Department of Pharmaceutical and Biomedical Sciences, Medical University of South Carolina, Charleston, SC 29425, USA.
Transplantation. 2010 Feb 15;89(3):291-8. doi: 10.1097/TP.0b013e3181c99185.
Steatotic liver grafts are excluded for partial liver transplantation because of increased risk of primary nonfunction. Mechanisms underlying the failure of fatty partial liver grafts (FPG) remain unknown. This study investigated whether inducible nitric oxide synthase (iNOS) plays a role in failure of FPG.
Fatty livers were induced by feeding rats a high-fat high-fructose diet for 2 weeks. Hepatic triglyceride was approximately 9-fold higher in rats fed the high-fat high-fructose diet than those fed a low-fat low-fructose diet. Lean and fatty liver explants were reduced in size ex vivo to approximately one third, stored in the University of Wisconsin cold storage solution for 2 hr, and implanted.

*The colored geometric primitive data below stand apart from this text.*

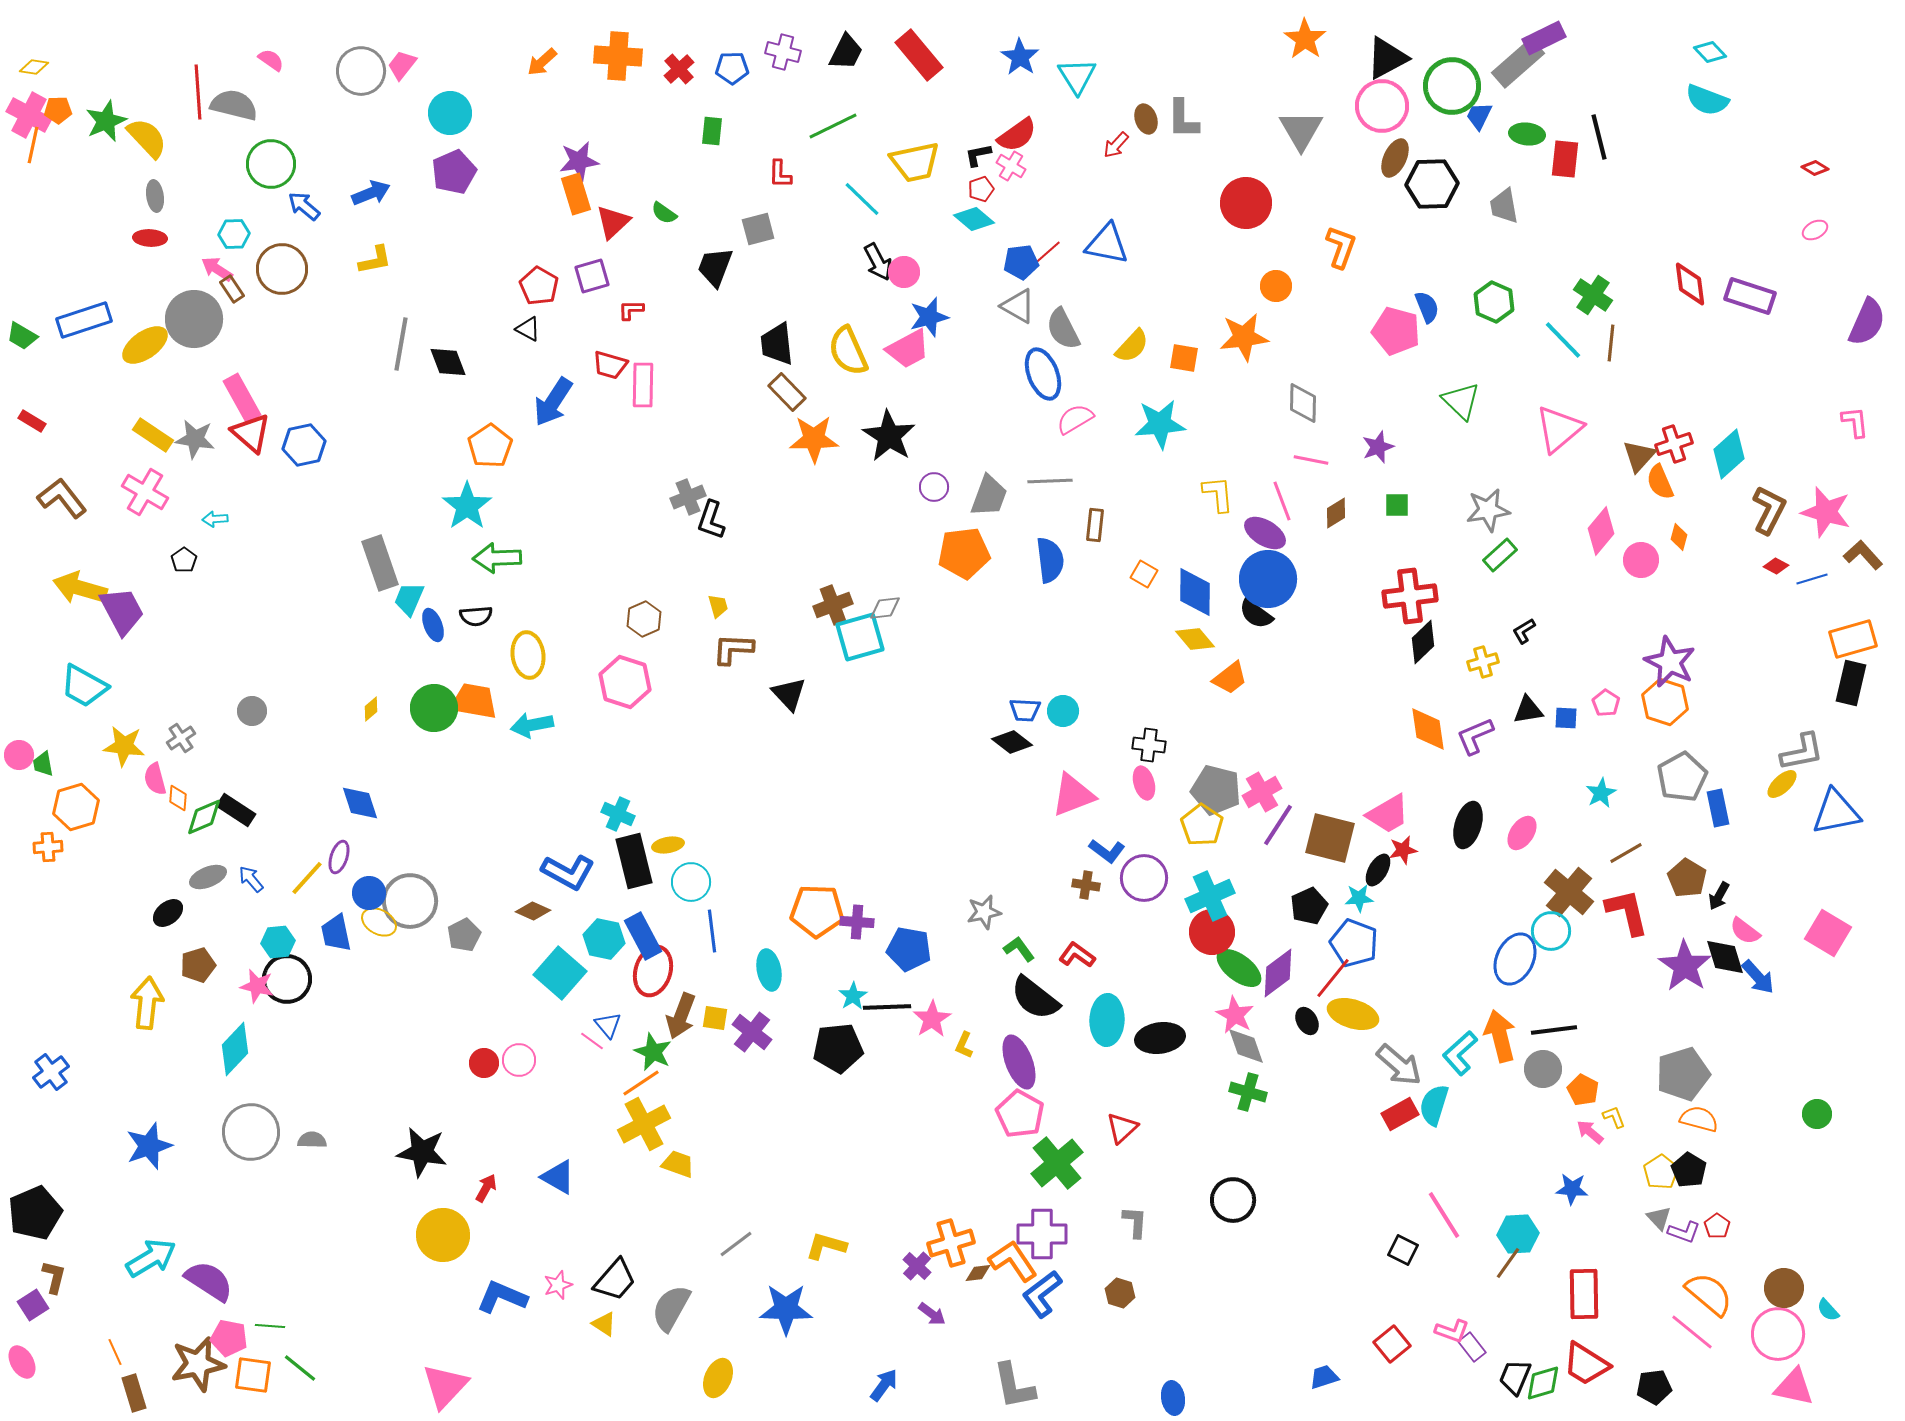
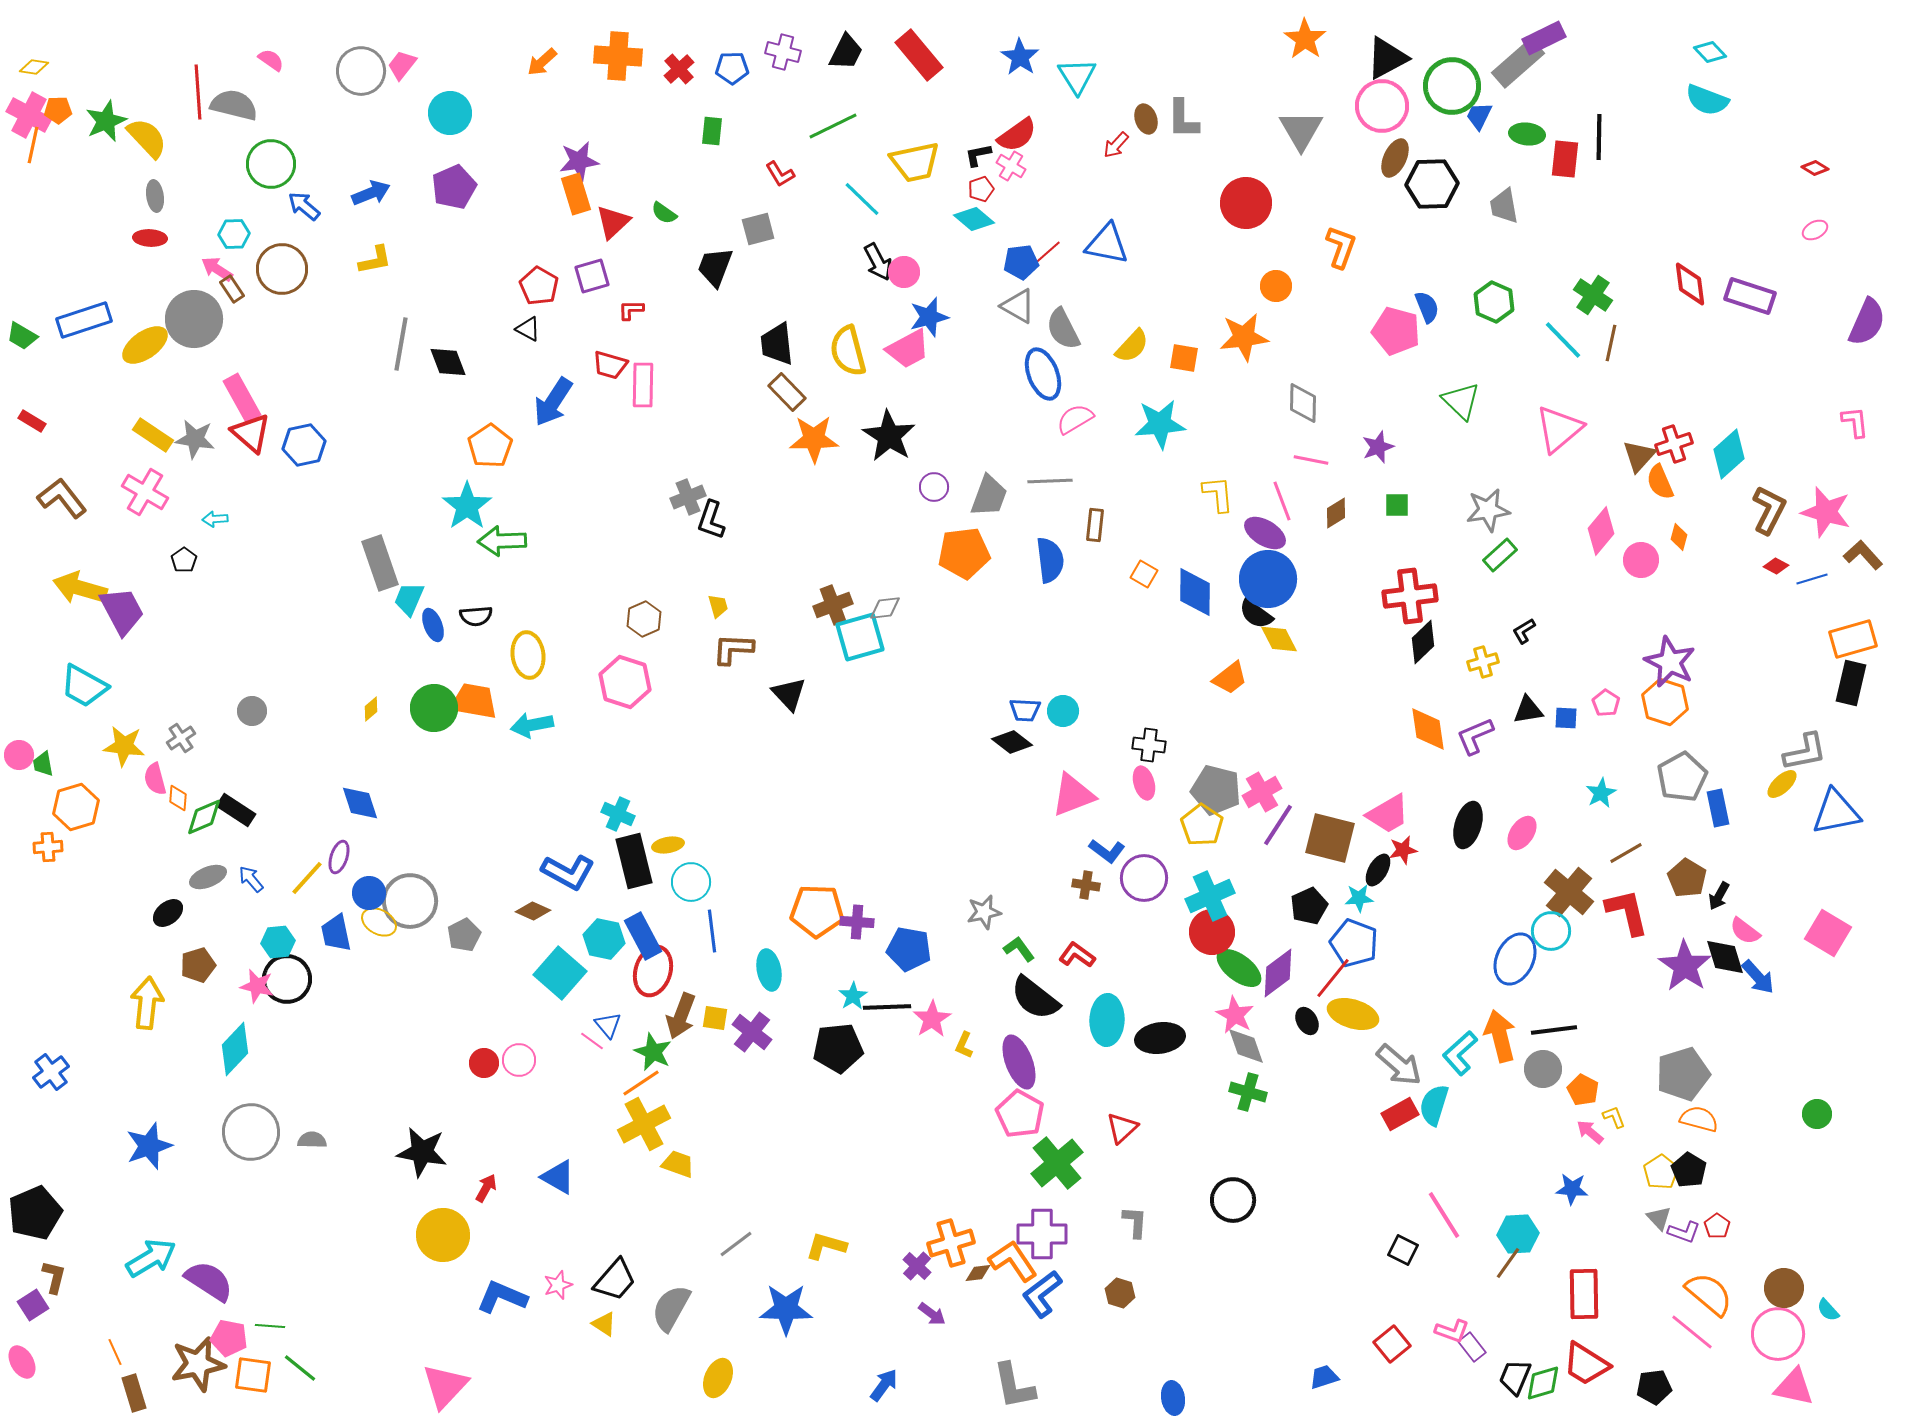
black line at (1599, 137): rotated 15 degrees clockwise
purple pentagon at (454, 172): moved 15 px down
red L-shape at (780, 174): rotated 32 degrees counterclockwise
brown line at (1611, 343): rotated 6 degrees clockwise
yellow semicircle at (848, 351): rotated 9 degrees clockwise
green arrow at (497, 558): moved 5 px right, 17 px up
yellow diamond at (1195, 639): moved 84 px right; rotated 12 degrees clockwise
gray L-shape at (1802, 752): moved 3 px right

Posttransplantational hepatic iNOS expression and reactive nitrogen species (RNS) formation (nitrite and nitrate levels and 3-nitrotyrosine adducts) increased more profoundly in FPG than in lean partial grafts (LPG). Serum alanine aminotransferase and bilirubin were 2- and 5.5-fold higher after transplantation of FPG than LPG. 5-Bromo-2'-deoxyuridine incorporation was 25% in LPG but only 5% in FPG, and graft weight increased by 64% in LPG while remaining unchanged in FPG. All rats that received FPG died, whereas all those receiving LPG survived. N-(1-naphtyl)ethylendiamine dihydrochloride (5 microM), a specific iNOS inhibitor, largely blunted the production of RNS, prevented the increase of alanine aminotransferase and bilirubin, restored liver regeneration, and improved survival of FPG. Mitochondrial cytochrome c oxidase-IV, ATP synthase-beta, and NADH dehydrogenase-3 decreased markedly in FPG, and these effects were blocked by N-(1-naphtyl)ethylendiamine dihydrochloride.
Thus, hepatic steatosis causes failure of partial liver grafts, most likely by increasing RNS that leads to mitochondrial damage and dysfunction.
由于原发性无功能的风险增加,脂肪性供肝被排除在部分肝移植之外。脂肪性部分肝移植物(FPG)衰竭的机制尚不清楚。本研究探讨诱导型一氧化氮合酶(iNOS)是否在 FPG 衰竭中起作用。
通过给大鼠喂食高脂肪高果糖饮食 2 周来诱导脂肪肝。高脂肪高果糖饮食组大鼠肝组织三酰甘油含量约为低脂低果糖饮食组的 9 倍。将瘦肝和脂肪肝标本离体缩小至约三分之一大小,用威斯康星大学冷保存液保存 2 小时,然后植入。
FPG 比 lean partial grafts(LPG)的肝移植后 iNOS 表达和活性氮(RNS)形成(亚硝酸盐和硝酸盐水平和 3-硝基酪氨酸加合物)增加更明显。FPG 移植后血清丙氨酸氨基转移酶和胆红素分别比 LPG 高 2 倍和 5.5 倍。LPG 中 5-溴-2'-脱氧尿苷的掺入率为 25%,而 FPG 中仅为 5%,LPG 中移植物重量增加 64%,而 FPG 中不变。所有接受 FPG 的大鼠均死亡,而所有接受 LPG 的大鼠均存活。N-(1-萘基)乙二胺二盐酸盐(5μM),一种特异性 iNOS 抑制剂,大大减少了 RNS 的产生,防止了丙氨酸氨基转移酶和胆红素的增加,恢复了肝再生,并提高了 FPG 的存活率。FPG 中细胞色素 c 氧化酶-IV、ATP 合酶-β 和 NADH 脱氢酶-3 明显减少,这些作用被 N-(1-萘基)乙二胺二盐酸盐阻断。
因此,肝脂肪变性导致部分肝移植物衰竭,很可能是通过增加 RNS 导致线粒体损伤和功能障碍。